The origin of modern Yoga lies in the life of Tirumalai Krishnamacharya (1888–1989), a man revered around the world as the ‘teacher of the teachers’ and ‘the father of modern Yoga.’

Krishnamacharya was teacher to many of the main figures of twentieth century Yoga: Pattabhi Jois, B.K.S. Iyengar, Indra Devi, and T.K.V. Desikachar, who was his son.

If you have been to a Yoga class in a studio or have attended a teacher training, Krishnamacharya is likely to be at the source of what you practice or teach.

Curiously however, several key principles that Krishnamacharya emphasized have been left out over the course of Yoga’s incredible rise in popularity.
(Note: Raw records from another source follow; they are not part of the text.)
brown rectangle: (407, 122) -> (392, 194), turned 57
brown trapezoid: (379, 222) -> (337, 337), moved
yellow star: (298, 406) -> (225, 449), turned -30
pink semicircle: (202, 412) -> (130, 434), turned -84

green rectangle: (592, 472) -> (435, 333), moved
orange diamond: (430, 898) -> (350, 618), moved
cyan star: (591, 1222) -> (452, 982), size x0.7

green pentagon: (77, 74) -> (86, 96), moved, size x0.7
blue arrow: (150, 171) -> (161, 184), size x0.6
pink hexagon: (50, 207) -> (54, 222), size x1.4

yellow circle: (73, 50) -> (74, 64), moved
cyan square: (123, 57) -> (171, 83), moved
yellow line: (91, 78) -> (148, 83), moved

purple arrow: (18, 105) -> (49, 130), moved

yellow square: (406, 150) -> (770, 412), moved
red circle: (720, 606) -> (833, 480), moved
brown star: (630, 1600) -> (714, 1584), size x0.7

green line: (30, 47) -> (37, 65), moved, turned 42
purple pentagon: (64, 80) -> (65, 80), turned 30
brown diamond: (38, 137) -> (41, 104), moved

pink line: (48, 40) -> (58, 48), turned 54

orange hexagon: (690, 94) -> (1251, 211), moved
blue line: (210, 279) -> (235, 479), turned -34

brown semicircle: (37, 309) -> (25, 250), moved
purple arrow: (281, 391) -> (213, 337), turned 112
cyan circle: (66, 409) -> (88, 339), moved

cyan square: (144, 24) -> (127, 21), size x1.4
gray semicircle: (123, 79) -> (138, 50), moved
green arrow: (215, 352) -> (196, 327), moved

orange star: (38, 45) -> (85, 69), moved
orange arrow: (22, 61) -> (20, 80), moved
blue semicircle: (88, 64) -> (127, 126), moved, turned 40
Krishnamacharya’s teaching that Yoga must be adapted to the individual and his absolute insistence on breath-participation as very the purpose of asana are difficult to find in the myriad offerings of the yoga world.

T. Krishnamacharya (1888–1989) ‘The teacher of the teachers.’

And so, in any city in the world today, everywhere you look you can find what is called ‘yoga’; but for the most part it is largely unfulfilling activity.

We sense that there is something profound for us in this thousands-year-old tradition. But like playing cards with a deck that is missing several cards, the popular practices never quite resolve into ‘santi’ or peace.

A gifted scholar, Krishnamacharya spent the early part of his life studying the religious traditions of India. An expert in the fields of Sanskrit and Vedanta, and gaining the equivalent of 6–7 PhDs, Krishnamacharya concluded from his scholarship that an actual Yoga practice was required in order to realize the ideals of religious text.

As a young man, Krishnamacharya searched for an authentic teacher who could give him a full Yoga education. He was directed to a Yogi named Ramamohan Brahmacharyi who lived in the Tibetan Himalayas in a cave system with his family.

Krishnamacharya lived and studied with Brahmacharyi for seven years. He then left the Himalayas, travelled to Mysore, and began to communicate the physical wisdom practices that he had received from his teacher to the world.

Together with his son Desikachar, Krishnamacharya distilled the immense education he received from his guru into five key principles of physical practice. At the heart of these principles is an insistence on the careful linking of body, breath and mind as the heart of Yoga sadhana.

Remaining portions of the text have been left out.